Start of Information supplied

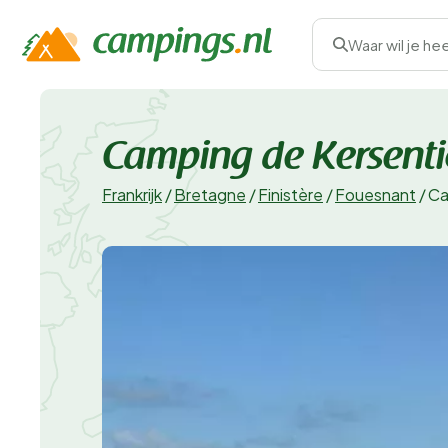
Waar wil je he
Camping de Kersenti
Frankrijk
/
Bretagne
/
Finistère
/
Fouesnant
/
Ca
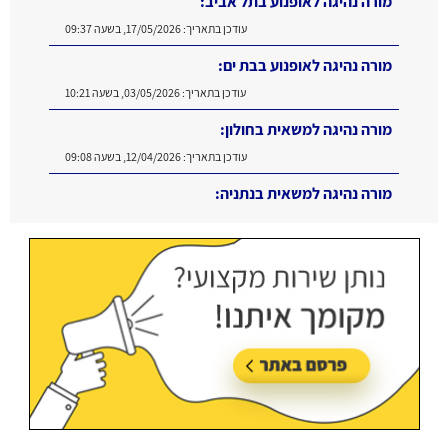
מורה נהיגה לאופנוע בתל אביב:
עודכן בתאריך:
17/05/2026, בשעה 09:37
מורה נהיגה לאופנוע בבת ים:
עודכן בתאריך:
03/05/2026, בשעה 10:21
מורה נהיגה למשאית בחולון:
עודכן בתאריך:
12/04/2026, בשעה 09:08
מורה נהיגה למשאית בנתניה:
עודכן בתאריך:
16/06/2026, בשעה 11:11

End of Information supplied
Start of Information supplied

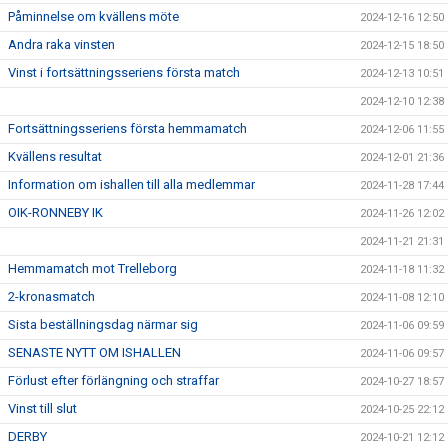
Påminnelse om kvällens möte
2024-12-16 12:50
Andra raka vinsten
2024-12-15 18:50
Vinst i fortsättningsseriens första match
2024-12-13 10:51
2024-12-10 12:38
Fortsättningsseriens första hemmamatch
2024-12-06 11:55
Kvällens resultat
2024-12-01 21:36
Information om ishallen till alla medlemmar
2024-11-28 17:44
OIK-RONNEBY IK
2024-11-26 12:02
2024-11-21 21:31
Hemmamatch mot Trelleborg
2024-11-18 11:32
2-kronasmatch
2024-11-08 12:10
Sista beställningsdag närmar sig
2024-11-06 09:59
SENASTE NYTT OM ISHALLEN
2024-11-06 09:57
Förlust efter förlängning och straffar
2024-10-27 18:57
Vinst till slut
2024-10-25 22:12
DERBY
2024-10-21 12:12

End of Information supplied

**What you need to do**
The lines above, starting at the one with "Förlust efter förlängning och straffar" and ending at the one with "2024-10-21 12:12", are the only ones to return, exactly as written.

**Task solution**
Förlust efter förlängning och straffar
2024-10-27 18:57
Vinst till slut
2024-10-25 22:12
DERBY
2024-10-21 12:12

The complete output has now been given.